The terms “Federal” and “National” in government agency or program names generally indicate affiliation with the federal government (Federal Bureau of Investigation, National Oceanic and Atmospheric Administration, National Park Service). Because the seat of government is in Washington, DC., “Washington” is commonly used as a metonym for the federal government.

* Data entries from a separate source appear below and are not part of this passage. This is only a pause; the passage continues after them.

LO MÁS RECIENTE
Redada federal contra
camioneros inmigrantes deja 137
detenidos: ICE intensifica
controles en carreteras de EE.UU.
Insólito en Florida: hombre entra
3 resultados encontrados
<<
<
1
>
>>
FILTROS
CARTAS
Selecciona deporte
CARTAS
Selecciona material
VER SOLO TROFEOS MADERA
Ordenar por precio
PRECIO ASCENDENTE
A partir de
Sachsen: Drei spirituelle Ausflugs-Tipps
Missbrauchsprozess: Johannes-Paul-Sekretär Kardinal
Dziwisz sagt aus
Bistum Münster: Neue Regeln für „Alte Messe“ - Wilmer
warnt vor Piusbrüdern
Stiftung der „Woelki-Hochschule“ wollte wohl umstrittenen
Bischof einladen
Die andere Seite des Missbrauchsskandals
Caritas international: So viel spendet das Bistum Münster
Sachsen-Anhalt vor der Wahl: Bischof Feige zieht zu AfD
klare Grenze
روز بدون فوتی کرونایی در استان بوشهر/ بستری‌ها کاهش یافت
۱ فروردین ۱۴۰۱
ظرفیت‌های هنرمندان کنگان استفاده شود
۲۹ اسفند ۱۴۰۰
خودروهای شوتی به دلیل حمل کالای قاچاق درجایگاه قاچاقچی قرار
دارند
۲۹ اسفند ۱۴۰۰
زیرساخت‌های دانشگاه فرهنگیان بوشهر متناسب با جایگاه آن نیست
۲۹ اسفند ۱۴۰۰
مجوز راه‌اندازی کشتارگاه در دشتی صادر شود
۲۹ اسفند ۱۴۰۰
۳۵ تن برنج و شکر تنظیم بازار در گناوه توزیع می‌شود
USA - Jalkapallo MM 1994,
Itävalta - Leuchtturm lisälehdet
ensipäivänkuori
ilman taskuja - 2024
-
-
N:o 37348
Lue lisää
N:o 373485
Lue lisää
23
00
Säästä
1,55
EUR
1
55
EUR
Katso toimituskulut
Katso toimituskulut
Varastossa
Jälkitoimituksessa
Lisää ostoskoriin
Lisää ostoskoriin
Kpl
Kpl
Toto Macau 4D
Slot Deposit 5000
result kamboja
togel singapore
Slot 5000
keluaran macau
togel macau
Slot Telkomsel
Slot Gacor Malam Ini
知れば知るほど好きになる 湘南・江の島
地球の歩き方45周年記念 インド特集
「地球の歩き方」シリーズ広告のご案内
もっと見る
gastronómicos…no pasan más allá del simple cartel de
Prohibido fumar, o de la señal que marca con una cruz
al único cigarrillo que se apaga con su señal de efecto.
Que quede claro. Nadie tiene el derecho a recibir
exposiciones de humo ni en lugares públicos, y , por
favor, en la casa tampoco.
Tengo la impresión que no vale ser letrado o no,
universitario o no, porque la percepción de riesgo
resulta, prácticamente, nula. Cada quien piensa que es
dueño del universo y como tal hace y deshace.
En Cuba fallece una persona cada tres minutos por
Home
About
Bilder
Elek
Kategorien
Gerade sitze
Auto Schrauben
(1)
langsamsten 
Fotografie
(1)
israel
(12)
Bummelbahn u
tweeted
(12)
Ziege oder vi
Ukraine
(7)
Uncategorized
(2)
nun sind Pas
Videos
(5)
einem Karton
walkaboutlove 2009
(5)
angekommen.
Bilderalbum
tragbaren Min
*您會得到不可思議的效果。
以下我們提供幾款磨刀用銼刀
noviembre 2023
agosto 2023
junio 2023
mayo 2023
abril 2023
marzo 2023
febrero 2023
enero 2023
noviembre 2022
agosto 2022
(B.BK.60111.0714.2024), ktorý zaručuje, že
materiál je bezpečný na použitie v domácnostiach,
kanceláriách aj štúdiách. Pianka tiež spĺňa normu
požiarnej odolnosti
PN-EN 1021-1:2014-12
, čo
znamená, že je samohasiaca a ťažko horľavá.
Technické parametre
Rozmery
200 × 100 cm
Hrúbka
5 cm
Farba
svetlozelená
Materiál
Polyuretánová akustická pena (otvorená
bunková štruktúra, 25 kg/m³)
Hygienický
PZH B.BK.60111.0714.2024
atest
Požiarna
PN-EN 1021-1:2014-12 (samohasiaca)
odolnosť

One of the theoretical pillars of the U.S. Constitution is the idea of “checks and balances” among the powers and responsibilities of the three branches of American government: the executive, the legislative, and the judiciary. For example, while the legislative branch (Congress) has the power to create law, the executive branch under the president can veto any legislation—an act which, in turn, can be overridden by Congress. The president nominates judges to the nation’s highest judiciary authority, the Supreme Court, but those nominees must be approved by Congress. The Supreme Court, in turn, can invalidate unconstitutional laws passed by the Congress. These and other examples are examined in more detail in the text below.

U.S. Government

(Official Government Websites)

Memorials, Museums, and Libraries

‘National Memorial’ is a designation in the United States for an officially recognized area that memorializes a historic person or event. The earliest and perhaps most recognizable is the uniquely designated Washington Monument, which was completed in 1884 and transferred to the NPS in 1933.

A national museum is a museum maintained by the government for educational purposes and historical preservation.

In the United States, the presidential library system is a nationwide network of libraries administered by the Office of Presidential Libraries. These are repositories for preserving and making available the papers, records, collections and other historical materials of every president of the United States since Herbert Hoover (31st president, 1929–1933).

In addition to the library services, museum exhibitions concerning the presidency are displayed.